Too often we have a Christianity that consists merely of a lot of creeds held; doctrines that are believed. That’s not Christianity. That is only the raw material of Christianity. Until the fire of the Holy Ghost comes upon that raw material, or changing the figure, that is but the food, that is but the meat of Christianity. But until that meat enters the soul of a man by faith and repentance, it can’t do the man any good. Objective Christianity is not the Christianity of the Bible. The faith of our fathers is objective truths having become subjective reality within the soul by pertinence and faith and prayer.

Old John Ruskin, the famous art critic and philosopher and Christian, who a century ago or so wrote very eloquently about the error of calling this a church service. I still use it because I know what I mean by the word. But he says, watch that we’re not mistaken about it. He said, we meet together and sing a few hymns and listen to moral or spiritual truth being expounded and go home and say we have been to a service. And he says that not necessarily true. For service is more than singing hymns and going home again. Service is living for God and serving your generation and living like a Christian after the church doors are locked and the janitor is asleep. And it is living for Christ between Sunday night and Sunday morning; all week long as well as on Sunday. I think Ruskin was right though I do not follow him in throwing out the word church service as a result. It can be a service.

We can with giving our money to the Lord, we can do a service. We can by expounding the Scriptures, do a service. We can by singing hymns, do a service. But the danger is that it’s possible to render that kind of service, aloof and in a vacuum all together unrelated to the rest of our lives. That’s where the danger lies. And I agree with Ruskin there. So, let’s watch it. If your Christianity, your Christian faith, does not affect every part of your being, you have a reason to wonder whether you have the faith of our fathers really in your heart or not.

Now, look at David. David here was a man in the midst of life. Here he was surrounded by, look at them: verse two to nineteen, enemies; verse nineteen, hatred; verse eighteen, affliction; verse seventeen, troubles; verse eighteen, pain; verse seventeen, distress; verse sixteen, desolation, and perplexities all the way through and sin mentioned three or four times. Now, there was a man, no ivory tower there. No monk sitting on top of a high pole letting somebody else feed him. No hermit hidden away in a cave going barefooted for a walk at sundown when the birds were singing. No impractical dreamer, but a man who lived in the midst of all of these enemies were surrounding him. Verses two to nineteen talk about his enemies.
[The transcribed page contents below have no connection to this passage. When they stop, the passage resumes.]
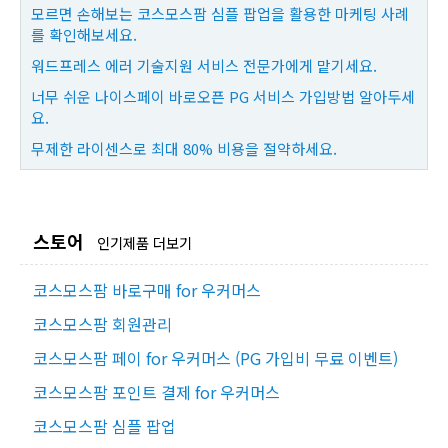
모르면 손해보는 코스모스팜 심플 팝업을 활용한 마케팅 사례
를 확인해보세요.
워드프레스 에러 기술지원 서비스 전문가에게 맡기세요.
너무 쉬운 나이스페이 바로오픈 PG 서비스 가입방법 알아두세
요.
무제한 라이센스로 최대 80% 비용을 절약하세요.
스토어
인기제품 더보기
코스모스팜 바로구매 for 우커머스
코스모스팜 회원관리
코스모스팜 페이 for 우커머스 (PG 가입비 무료 이벤트)
코스모스팜 포인트 결제 for 우커머스
코스모스팜 심플 팝업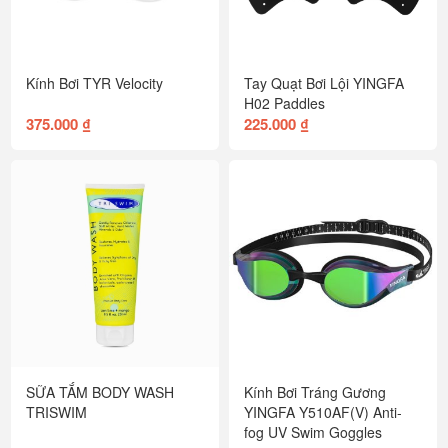
Kính Bơi TYR Velocity
Tay Quạt Bơi Lội YINGFA
H02 Paddles
375.000 ₫
225.000 ₫
SỮA TẮM BODY WASH
Kính Bơi Tráng Gương
TRISWIM
YINGFA Y510AF(V) Anti-
fog UV Swim Goggles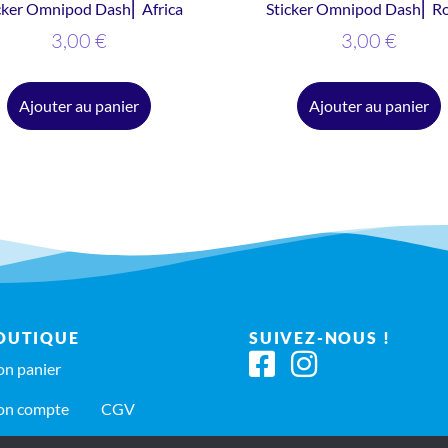
cker Omnipod Dash⎜ Africa
Sticker Omnipod Dash⎜ R
3,00
€
3,00
€
Ajouter au panier
Ajouter au panier
OUTIQUE
SUIVEZ-NOUS !
n panier
n compte
CGV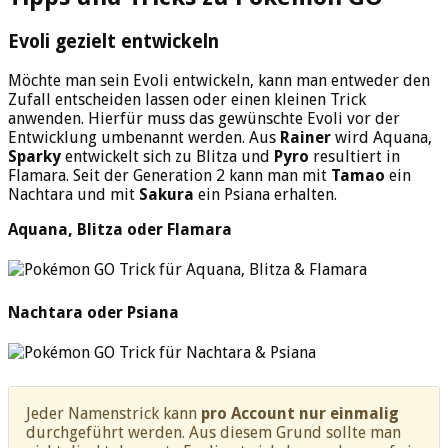
Evoli gezielt entwickeln
Möchte man sein Evoli entwickeln, kann man entweder den
Zufall entscheiden lassen oder einen kleinen Trick
anwenden. Hierfür muss das gewünschte Evoli vor der
Entwicklung umbenannt werden. Aus
Rainer
wird Aquana,
Sparky
entwickelt sich zu Blitza und
Pyro
resultiert in
Flamara. Seit der Generation 2 kann man mit
Tamao
ein
Nachtara und mit
Sakura
ein Psiana erhalten.
Aquana, Blitza oder Flamara
Nachtara oder Psiana
Jeder Namenstrick kann
pro Account nur einmalig
durchgeführt werden. Aus diesem Grund sollte man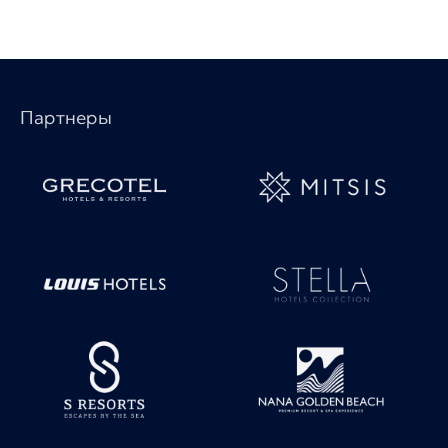
Партнеры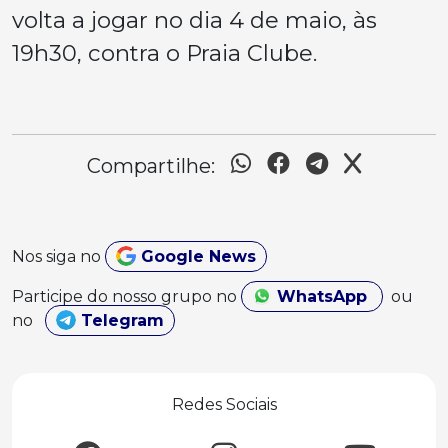
volta a jogar no dia 4 de maio, às
19h30, contra o Praia Clube.
Compartilhe:
Nos siga no
Google News
Participe do nosso grupo no
WhatsApp
ou
no
Telegram
Redes Sociais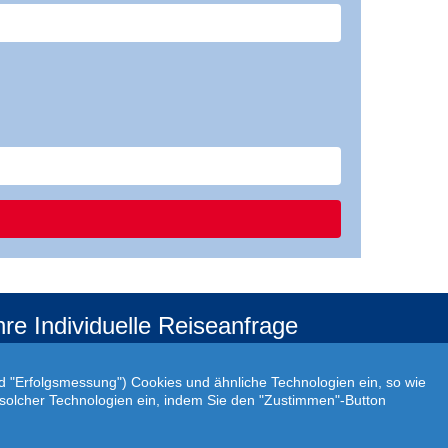
hre Individuelle Reiseanfrage
f Ihre ganz persönlichen Vorstellungen abgestimmt!
r Ihre individuellen Reisewünsche erstellen wir Ihnen
nd "Erfolgsmessung") Cookies und ähnliche Technologien ein, so wie
rn ein persönliches Angebot.
atz solcher Technologien ein, indem Sie den "Zustimmen"-Button
JETZT INDIVIDUELLE REISEANFRAGE ERSTELLEN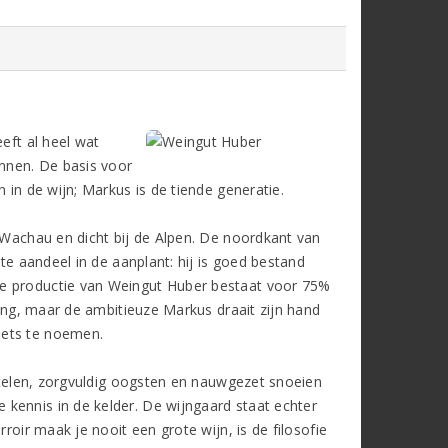
eft al heel wat
nnen. De basis voor
 in de wijn; Markus is de tiende generatie.
d Wachau en dicht bij de Alpen. De noordkant van
ste aandeel in de aanplant: hij is goed bestand
de productie van Weingut Huber bestaat voor 75%
ling, maar de ambitieuze Markus draait zijn hand
iets te noemen.
n telen, zorgvuldig oogsten en nauwgezet snoeien
kennis in de kelder. De wijngaard staat echter
roir maak je nooit een grote wijn, is de filosofie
Now, I might say that a man is known by his friends. I think that’s generally understood. But the opposite is also true, a man is known by his enemies. No man worth his salt but will have enemies. If he does not have enemies, then he’s not doing anything. If he does anything, he’ll have enemies. If he does anything, he will have 100 telling him that he could have done it better if he had done it his way. And then we say what have you done? And the answer is, well, nothing but I’ve been observing. He hasn’t done a thing, but he’s been watching somebody else. You’ll have kibitzers, fault finders, critics and enemies and opposers and ill-wishers no matter what you do, if you do something. The way to have no enemies is to have no convictions, and do nothing at all. The man without a conviction has only one enemy, and that’s God. But, the man of conviction is bound to have enemies. And you will now be known by your enemies.

You should never worry if you’ll get an enemy. But you should be very concerned with what kind of an enemy that is. If I knew that a communist lived down on Longwood Drive two doors from me. Now, I don’t think there are any down, that Republican territory. But, if I knew there was a communist living down there, and he should turn out to be my enemy, I’d thank God to have a communist for my enemy. But, if he’s a good man and full of the Holy Ghost and he’s my enemy, I ought to be distressed about that. If you have the wrong kind of enemies, woe be to you. But if you have the right kind of enemies, blessed art thou for so the prophets fared before thee.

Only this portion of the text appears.